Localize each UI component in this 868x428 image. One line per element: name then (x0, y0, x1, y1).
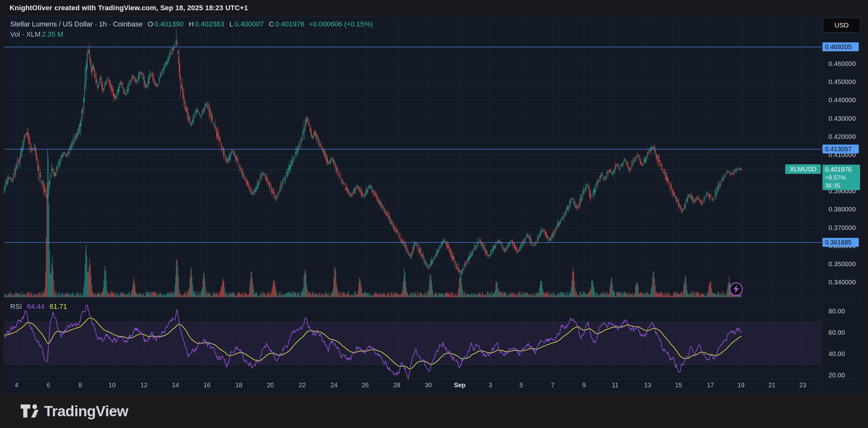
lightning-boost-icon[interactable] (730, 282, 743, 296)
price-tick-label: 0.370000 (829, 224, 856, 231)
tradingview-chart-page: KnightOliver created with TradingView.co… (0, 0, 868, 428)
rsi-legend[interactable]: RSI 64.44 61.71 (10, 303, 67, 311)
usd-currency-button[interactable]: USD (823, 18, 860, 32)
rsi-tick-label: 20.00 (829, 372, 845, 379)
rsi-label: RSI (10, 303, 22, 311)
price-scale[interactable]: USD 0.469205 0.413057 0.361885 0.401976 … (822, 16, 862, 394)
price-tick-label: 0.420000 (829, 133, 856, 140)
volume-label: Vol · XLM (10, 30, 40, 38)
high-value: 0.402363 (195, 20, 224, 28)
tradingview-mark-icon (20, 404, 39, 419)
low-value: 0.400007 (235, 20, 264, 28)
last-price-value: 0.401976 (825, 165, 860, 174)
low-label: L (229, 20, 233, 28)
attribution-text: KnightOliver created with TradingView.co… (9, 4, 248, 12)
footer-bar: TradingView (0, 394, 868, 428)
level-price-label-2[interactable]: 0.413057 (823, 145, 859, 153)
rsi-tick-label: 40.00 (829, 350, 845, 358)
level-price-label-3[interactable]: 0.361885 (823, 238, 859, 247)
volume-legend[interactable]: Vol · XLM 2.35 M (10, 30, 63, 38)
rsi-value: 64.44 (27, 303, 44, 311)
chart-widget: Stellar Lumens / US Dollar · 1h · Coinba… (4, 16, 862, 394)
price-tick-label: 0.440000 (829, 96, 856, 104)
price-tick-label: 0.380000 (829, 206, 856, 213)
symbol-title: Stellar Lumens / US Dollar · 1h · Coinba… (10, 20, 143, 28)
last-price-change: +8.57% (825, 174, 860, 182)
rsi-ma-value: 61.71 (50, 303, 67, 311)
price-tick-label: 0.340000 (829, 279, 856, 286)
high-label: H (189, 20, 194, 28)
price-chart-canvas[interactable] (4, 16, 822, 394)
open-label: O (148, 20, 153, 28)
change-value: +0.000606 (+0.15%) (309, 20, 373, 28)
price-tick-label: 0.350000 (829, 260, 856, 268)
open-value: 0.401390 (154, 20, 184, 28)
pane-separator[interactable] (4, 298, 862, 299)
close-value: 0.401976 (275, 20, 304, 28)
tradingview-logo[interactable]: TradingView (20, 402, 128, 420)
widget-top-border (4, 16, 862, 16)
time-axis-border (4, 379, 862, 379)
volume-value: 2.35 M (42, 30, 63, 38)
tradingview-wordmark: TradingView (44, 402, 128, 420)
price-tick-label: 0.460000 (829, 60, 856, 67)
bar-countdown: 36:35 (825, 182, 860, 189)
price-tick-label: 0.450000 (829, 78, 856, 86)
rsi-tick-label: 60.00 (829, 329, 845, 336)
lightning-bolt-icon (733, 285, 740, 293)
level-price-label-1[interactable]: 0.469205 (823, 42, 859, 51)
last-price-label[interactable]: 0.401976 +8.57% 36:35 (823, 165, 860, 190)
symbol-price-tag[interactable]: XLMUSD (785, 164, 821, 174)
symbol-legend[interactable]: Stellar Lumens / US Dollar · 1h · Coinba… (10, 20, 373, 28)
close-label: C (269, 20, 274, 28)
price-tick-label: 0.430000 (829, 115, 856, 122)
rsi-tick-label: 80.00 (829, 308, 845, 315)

---

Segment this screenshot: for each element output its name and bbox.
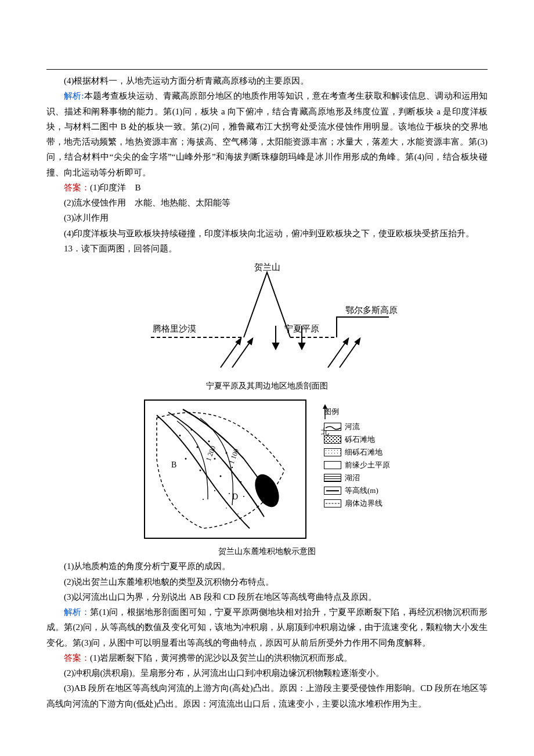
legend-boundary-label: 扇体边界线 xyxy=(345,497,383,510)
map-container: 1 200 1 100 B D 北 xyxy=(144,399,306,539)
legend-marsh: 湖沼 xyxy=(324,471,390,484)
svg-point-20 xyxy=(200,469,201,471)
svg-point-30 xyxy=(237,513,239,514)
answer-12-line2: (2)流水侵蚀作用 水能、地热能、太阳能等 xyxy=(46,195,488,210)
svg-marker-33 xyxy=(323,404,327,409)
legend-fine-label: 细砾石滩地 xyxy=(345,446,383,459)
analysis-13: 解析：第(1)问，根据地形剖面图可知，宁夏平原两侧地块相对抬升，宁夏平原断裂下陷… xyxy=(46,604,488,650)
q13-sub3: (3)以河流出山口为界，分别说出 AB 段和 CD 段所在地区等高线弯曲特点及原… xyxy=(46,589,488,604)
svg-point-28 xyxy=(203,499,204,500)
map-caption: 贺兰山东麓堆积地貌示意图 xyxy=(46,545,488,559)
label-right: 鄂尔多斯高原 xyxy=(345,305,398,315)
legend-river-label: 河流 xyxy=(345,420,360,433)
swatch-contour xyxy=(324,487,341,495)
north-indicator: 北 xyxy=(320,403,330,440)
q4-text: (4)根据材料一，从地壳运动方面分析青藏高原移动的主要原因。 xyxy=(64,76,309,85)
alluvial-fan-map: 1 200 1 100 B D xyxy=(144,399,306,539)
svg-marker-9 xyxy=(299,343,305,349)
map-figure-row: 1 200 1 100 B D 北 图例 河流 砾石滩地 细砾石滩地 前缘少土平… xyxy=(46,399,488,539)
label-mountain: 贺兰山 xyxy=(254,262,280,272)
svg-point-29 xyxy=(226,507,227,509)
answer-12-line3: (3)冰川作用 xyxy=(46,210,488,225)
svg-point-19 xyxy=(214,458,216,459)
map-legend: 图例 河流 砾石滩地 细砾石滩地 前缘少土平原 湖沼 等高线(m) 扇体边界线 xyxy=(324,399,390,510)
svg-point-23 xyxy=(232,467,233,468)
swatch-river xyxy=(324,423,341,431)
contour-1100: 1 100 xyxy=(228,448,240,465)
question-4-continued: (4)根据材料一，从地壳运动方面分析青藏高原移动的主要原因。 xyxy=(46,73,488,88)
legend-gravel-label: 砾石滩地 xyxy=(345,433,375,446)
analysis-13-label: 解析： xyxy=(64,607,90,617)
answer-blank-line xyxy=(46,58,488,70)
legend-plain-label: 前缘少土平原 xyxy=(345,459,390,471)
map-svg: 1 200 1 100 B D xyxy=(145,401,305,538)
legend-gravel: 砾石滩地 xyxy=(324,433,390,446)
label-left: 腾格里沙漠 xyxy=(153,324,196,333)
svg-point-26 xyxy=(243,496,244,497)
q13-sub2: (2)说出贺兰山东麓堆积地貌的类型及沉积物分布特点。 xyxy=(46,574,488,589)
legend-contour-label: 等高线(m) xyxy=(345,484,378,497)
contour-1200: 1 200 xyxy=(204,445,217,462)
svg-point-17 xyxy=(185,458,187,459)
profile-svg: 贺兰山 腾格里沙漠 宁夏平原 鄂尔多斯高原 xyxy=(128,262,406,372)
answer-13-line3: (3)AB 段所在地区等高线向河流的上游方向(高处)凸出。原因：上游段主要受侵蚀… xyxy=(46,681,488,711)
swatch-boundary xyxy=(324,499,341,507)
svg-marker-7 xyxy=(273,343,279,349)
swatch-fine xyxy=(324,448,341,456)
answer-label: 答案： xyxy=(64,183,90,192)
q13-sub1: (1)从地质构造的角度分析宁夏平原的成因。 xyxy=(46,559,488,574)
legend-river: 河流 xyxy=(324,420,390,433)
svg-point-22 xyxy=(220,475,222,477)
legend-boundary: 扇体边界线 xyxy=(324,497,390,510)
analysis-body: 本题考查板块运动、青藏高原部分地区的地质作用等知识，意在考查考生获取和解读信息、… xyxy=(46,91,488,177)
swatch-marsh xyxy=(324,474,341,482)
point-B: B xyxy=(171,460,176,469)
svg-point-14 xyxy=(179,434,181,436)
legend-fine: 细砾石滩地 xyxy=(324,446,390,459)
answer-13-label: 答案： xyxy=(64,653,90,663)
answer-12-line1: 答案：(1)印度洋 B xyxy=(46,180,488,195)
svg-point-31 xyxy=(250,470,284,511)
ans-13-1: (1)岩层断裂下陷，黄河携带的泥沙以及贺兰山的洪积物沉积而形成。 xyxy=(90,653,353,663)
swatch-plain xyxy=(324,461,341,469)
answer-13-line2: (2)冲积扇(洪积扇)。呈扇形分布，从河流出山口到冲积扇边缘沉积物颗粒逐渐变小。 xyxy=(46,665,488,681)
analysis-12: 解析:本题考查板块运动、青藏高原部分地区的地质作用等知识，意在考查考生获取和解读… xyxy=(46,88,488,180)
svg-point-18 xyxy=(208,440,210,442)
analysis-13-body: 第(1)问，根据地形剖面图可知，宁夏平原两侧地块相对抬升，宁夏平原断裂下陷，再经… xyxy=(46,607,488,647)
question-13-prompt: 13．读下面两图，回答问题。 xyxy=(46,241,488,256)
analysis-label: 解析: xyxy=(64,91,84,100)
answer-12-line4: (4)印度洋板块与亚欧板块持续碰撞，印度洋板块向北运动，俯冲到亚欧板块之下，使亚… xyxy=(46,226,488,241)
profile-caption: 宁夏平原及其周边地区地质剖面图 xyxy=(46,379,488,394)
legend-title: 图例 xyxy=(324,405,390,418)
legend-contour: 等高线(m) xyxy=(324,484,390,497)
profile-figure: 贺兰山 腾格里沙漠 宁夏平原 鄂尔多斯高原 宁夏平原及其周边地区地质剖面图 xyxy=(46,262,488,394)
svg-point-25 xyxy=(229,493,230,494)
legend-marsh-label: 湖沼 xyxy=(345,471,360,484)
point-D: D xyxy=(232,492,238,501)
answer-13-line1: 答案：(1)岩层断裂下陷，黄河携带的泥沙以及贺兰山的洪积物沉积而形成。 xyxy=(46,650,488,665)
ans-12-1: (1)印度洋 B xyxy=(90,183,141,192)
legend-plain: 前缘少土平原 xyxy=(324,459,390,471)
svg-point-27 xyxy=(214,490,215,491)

* * *

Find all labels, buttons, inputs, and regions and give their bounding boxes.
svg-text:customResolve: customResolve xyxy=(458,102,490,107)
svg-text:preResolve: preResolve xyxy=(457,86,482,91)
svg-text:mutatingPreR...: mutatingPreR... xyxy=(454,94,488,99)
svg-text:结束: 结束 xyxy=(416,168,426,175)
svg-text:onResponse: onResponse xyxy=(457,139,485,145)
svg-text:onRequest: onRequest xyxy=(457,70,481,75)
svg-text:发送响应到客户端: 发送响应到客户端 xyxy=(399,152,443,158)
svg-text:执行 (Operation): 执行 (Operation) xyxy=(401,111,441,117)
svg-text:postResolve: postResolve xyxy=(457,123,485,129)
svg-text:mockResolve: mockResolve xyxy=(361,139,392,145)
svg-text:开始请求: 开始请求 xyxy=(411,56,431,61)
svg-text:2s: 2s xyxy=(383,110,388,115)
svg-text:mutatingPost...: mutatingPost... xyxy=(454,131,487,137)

> **BRIEF**
Filter the listing above for lines with the word "gravel", and copy each one you find.

> **EXERCISE ANSWER**
legend-gravel-label: 砾石滩地 xyxy=(345,433,375,446)
legend-gravel: 砾石滩地 xyxy=(324,433,390,446)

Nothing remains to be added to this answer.